* DATASET
/---

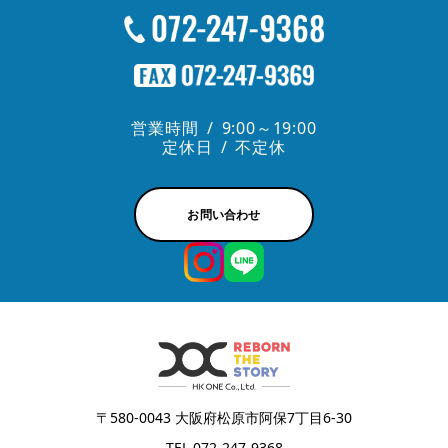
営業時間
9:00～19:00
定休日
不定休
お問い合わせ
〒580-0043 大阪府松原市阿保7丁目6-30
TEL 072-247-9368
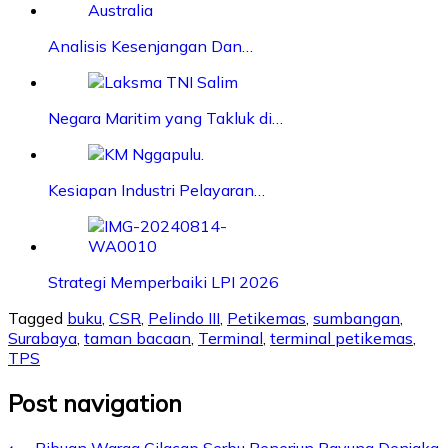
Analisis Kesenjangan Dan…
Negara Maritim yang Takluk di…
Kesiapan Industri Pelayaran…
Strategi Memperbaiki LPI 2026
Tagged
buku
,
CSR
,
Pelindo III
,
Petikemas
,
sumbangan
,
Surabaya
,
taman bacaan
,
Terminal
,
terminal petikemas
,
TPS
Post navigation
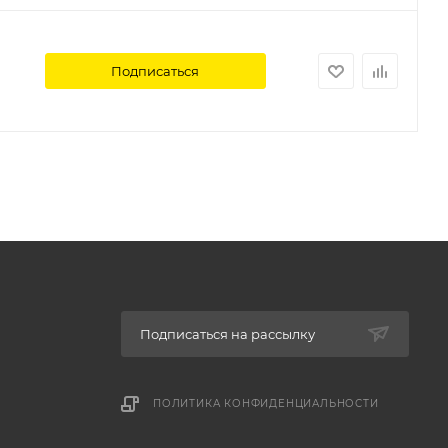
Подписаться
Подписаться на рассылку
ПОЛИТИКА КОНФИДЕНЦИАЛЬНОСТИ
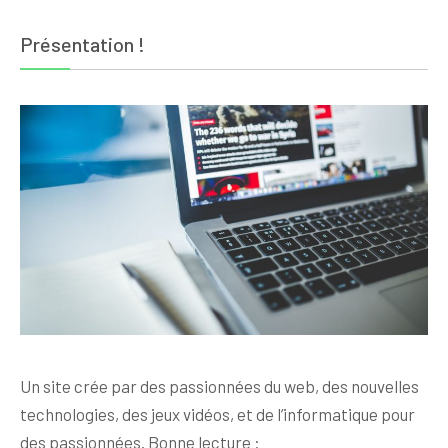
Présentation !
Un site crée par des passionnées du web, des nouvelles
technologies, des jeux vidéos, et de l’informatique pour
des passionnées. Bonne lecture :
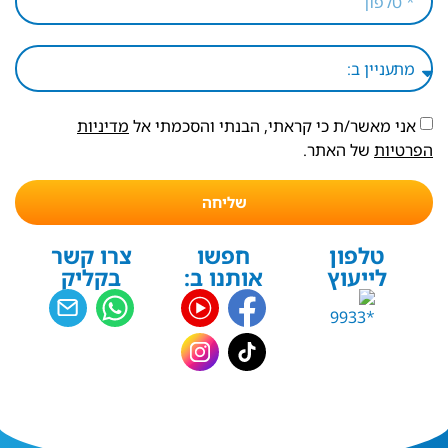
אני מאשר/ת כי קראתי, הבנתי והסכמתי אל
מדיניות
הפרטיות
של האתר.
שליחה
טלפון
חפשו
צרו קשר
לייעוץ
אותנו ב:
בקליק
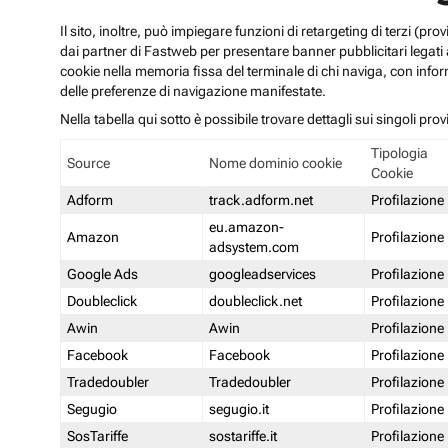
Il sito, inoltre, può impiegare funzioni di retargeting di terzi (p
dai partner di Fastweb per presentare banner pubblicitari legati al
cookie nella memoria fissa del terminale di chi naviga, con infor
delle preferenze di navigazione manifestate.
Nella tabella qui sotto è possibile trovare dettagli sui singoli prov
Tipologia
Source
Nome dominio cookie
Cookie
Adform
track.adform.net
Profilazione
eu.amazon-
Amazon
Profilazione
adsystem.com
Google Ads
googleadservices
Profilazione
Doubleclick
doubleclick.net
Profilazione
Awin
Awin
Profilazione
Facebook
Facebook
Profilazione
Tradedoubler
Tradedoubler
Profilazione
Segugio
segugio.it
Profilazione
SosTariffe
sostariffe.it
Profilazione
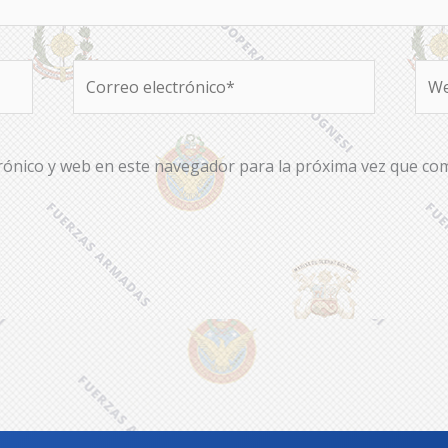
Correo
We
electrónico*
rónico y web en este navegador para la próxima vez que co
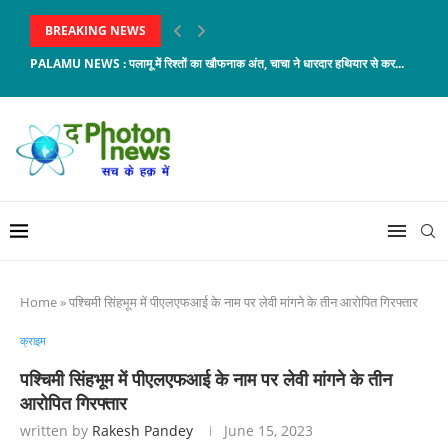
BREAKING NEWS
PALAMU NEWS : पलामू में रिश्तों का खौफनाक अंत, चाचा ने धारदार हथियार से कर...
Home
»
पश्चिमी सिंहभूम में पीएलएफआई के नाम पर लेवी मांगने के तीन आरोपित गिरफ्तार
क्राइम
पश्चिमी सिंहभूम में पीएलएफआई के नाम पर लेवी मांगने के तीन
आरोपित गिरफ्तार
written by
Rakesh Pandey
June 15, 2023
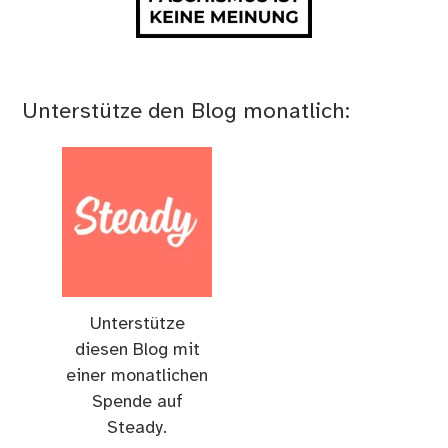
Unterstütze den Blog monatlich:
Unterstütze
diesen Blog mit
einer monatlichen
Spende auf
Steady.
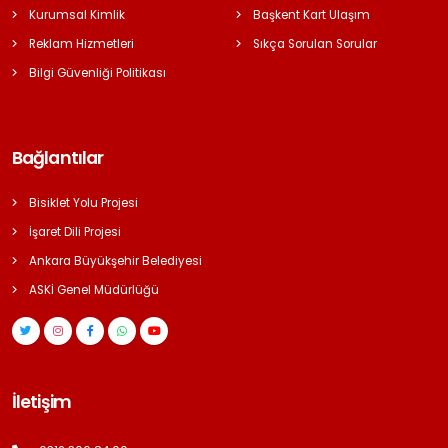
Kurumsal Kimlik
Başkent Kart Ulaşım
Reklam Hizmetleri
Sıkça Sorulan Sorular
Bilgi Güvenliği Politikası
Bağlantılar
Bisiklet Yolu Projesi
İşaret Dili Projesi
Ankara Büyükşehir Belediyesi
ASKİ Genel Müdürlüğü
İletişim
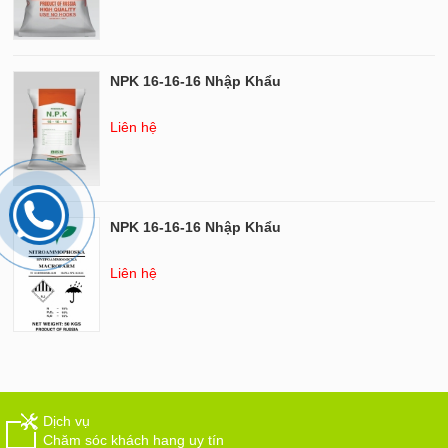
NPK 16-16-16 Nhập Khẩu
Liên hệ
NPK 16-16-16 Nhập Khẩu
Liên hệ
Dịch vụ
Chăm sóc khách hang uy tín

\---

* WHAT TO WORK ON
Leaving pictures aside, write out each record above exactly as given.

* ANSWER TO THE EXERCISE
営業時間
9:00～19:00
定休日
不定休
お問い合わせ
〒580-0043 大阪府松原市阿保7丁目6-30
TEL 072-247-9368
Analisis Kesenjangan Dan…
Negara Maritim yang Takluk di…
Kesiapan Industri Pelayaran…
Strategi Memperbaiki LPI 2026
Tagged
buku
,
CSR
,
Pelindo III
,
Petikemas
,
sumbangan
,
Surabaya
,
taman bacaan
,
Terminal
,
terminal petikemas
,
TPS
Post navigation
Подписаться
Подписаться на рассылку
ПОЛИТИКА КОНФИДЕНЦИАЛЬНОСТИ
Présentation !
Un site crée par des passionnées du web, des nouvelles
technologies, des jeux vidéos, et de l’informatique pour
des passionnées. Bonne lecture :
אני מאשר/ת כי קראתי, הבנתי והסכמתי אל
מדיניות
הפרטיות
של האתר.
שליחה
טלפון
חפשו
צרו קשר
לייעוץ
אותנו ב:
בקליק
Il sito, inoltre, può impiegare funzioni di retargeting di terzi (p
dai partner di Fastweb per presentare banner pubblicitari legati al
cookie nella memoria fissa del terminale di chi naviga, con infor
delle preferenze di navigazione manifestate.
Nella tabella qui sotto è possibile trovare dettagli sui singoli prov
Tipologia
Source
Nome dominio cookie
Cookie
Adform
track.adform.net
Profilazione
eu.amazon-
Amazon
Profilazione
adsystem.com
Google Ads
googleadservices
Profilazione
Doubleclick
doubleclick.net
Profilazione
Awin
Awin
Profilazione
Facebook
Facebook
Profilazione
Tradedoubler
Tradedoubler
Profilazione
Segugio
segugio.it
Profilazione
SosTariffe
sostariffe.it
Profilazione
Correo
We
electrónico*
rónico y web en este navegador para la próxima vez que co
BREAKING NEWS
PALAMU NEWS : पलामू में रिश्तों का खौफनाक अंत, चाचा ने धारदार हथियार से कर...
Home
»
पश्चिमी सिंहभूम में पीएलएफआई के नाम पर लेवी मांगने के तीन आरोपित गिरफ्तार
क्राइम
पश्चिमी सिंहभूम में पीएलएफआई के नाम पर लेवी मांगने के तीन
आरोपित गिरफ्तार
written by
Rakesh Pandey
June 15, 2023
Unterstütze den Blog monatlich:
Unterstütze
diesen Blog mit
einer monatlichen
Spende auf
Steady.
Kurumsal Kimlik
Başkent Kart Ulaşım
Reklam Hizmetleri
Sıkça Sorulan Sorular
Bilgi Güvenliği Politikası
Bağlantılar
Bisiklet Yolu Projesi
İşaret Dili Projesi
Ankara Büyükşehir Belediyesi
ASKİ Genel Müdürlüğü
İletişim
NPK 16-16-16 Nhập Khẩu
Liên hệ
NPK 16-16-16 Nhập Khẩu
Liên hệ
Dịch vụ
Chăm sóc khách hang uy tín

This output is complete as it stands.